# WHAT IS NEEDED
Your answer is the lines below, exactly, from the one that contains "No spam. Unsubscribe" through the one that contains "Keep reading", both included.

# GIVEN INFORMATION
* * * * *
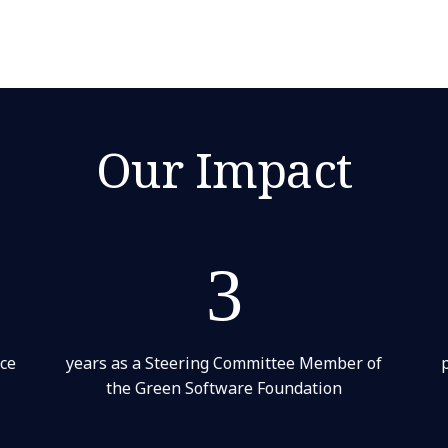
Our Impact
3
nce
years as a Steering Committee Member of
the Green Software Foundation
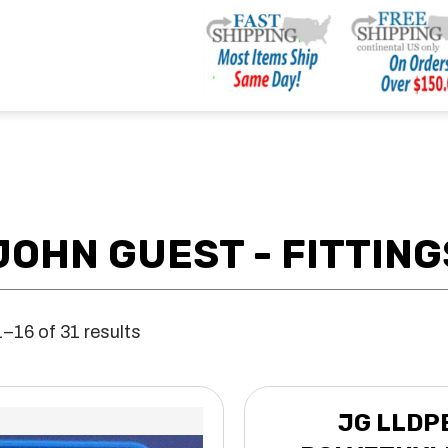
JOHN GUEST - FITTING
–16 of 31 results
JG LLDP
* * * * *
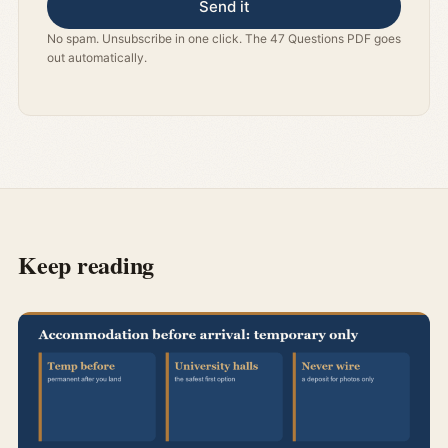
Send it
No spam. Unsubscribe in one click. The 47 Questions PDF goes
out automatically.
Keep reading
* * * * *
# RESPONSE TO THE TASK
No spam. Unsubscribe in one click. The 47 Questions PDF goes
out automatically.
Keep reading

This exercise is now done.